◆ Listed entries
<<<<

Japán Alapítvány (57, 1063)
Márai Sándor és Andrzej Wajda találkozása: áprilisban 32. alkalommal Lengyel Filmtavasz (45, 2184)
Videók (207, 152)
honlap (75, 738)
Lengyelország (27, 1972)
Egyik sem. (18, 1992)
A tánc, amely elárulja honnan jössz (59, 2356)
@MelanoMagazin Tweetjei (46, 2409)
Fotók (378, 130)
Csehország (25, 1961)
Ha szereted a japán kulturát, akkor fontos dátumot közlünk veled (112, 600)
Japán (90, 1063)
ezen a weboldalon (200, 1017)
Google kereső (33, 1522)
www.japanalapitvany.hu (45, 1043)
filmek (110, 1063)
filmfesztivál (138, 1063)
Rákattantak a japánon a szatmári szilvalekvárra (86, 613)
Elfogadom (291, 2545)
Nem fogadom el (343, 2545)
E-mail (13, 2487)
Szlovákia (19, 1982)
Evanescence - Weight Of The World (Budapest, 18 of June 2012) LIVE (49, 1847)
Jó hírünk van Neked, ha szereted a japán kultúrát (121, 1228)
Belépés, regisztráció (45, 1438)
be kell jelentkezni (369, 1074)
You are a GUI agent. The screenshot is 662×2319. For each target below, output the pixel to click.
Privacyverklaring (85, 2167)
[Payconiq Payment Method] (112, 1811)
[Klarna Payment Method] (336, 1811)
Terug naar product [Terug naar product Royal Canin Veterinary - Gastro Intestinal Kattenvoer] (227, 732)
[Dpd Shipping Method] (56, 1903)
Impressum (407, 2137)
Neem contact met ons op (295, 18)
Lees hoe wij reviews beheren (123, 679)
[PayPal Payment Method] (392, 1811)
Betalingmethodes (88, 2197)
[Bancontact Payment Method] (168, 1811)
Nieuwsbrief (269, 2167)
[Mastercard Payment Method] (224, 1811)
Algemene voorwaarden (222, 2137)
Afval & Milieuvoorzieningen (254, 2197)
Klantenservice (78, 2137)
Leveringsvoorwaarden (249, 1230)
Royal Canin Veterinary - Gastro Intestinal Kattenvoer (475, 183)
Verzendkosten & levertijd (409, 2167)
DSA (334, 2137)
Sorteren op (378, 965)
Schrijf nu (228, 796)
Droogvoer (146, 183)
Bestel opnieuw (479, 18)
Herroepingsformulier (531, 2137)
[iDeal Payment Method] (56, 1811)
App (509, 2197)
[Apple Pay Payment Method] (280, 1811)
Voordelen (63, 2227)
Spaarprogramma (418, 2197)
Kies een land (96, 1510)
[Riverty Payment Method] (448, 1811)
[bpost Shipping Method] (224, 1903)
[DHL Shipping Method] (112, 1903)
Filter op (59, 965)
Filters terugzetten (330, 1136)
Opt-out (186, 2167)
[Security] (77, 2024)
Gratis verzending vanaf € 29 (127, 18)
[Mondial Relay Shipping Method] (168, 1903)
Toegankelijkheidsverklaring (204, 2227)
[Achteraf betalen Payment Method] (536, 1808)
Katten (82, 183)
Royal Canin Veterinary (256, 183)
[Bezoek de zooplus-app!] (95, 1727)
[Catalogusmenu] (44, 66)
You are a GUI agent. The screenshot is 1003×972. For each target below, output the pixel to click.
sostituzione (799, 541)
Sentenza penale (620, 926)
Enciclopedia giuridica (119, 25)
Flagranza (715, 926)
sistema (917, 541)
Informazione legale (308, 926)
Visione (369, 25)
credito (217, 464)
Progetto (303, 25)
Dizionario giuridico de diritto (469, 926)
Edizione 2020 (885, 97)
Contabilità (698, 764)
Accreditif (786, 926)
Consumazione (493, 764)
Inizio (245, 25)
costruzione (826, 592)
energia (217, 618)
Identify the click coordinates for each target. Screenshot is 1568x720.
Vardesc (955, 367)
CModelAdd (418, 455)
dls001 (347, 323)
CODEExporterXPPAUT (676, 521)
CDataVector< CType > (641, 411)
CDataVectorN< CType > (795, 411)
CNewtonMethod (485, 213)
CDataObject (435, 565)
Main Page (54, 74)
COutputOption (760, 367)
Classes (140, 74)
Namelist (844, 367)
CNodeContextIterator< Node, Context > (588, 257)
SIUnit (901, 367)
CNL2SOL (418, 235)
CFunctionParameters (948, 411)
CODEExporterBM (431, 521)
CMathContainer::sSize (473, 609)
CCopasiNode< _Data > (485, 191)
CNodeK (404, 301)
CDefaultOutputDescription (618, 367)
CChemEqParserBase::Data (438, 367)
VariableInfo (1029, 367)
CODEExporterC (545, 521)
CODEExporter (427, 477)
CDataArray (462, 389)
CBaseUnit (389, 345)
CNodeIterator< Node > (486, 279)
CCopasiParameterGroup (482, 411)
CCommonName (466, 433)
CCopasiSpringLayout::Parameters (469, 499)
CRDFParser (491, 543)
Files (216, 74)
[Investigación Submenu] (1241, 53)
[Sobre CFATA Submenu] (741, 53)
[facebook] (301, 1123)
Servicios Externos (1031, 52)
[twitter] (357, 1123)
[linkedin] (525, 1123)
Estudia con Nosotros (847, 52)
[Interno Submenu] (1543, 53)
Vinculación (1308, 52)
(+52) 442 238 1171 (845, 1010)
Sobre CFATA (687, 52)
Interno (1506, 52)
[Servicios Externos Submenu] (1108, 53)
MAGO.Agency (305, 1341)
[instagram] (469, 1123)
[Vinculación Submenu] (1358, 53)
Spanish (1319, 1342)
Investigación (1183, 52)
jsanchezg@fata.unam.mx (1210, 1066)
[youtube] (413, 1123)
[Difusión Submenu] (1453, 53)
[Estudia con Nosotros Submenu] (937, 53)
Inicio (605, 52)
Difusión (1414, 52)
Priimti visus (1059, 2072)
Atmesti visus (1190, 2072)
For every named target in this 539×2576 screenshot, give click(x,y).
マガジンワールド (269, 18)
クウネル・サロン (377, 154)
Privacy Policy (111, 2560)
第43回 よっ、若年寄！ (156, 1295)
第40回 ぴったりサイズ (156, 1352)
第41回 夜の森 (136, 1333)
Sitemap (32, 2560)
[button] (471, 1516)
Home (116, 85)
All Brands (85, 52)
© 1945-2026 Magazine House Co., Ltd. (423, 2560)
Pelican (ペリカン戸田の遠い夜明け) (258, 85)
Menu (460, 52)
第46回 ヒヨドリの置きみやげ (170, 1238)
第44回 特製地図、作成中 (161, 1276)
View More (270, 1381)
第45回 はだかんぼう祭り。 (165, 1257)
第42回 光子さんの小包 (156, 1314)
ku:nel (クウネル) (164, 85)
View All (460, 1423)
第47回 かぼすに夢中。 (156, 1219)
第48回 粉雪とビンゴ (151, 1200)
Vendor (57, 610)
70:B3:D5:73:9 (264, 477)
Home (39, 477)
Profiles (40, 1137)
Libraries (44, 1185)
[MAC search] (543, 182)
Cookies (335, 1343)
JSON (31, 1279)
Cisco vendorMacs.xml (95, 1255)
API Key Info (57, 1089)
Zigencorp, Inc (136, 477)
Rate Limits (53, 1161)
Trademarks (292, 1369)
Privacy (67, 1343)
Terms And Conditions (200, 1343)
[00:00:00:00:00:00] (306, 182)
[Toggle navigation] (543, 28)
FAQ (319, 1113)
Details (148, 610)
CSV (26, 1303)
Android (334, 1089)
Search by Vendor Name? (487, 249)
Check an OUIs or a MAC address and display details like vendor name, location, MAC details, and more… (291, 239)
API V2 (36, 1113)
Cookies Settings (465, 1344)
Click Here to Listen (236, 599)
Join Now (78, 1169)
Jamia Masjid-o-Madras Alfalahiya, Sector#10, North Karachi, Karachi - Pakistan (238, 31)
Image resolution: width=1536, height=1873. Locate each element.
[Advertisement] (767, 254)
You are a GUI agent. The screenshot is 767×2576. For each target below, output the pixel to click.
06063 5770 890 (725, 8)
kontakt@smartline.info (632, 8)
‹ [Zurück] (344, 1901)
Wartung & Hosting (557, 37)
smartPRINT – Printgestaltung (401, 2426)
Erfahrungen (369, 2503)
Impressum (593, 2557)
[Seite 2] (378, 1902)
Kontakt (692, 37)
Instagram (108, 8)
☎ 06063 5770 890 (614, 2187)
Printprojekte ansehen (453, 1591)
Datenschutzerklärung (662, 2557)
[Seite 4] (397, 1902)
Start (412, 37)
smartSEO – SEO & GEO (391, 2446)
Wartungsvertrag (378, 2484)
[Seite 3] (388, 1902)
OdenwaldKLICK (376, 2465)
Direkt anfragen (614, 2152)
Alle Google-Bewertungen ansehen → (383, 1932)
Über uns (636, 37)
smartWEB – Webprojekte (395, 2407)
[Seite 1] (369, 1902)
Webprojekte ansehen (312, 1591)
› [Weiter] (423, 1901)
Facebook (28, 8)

>>>>

◆ Work task
In the records above, how many lines include the string "Kattenvoer"? Answer with only the number.

◆ Reply
2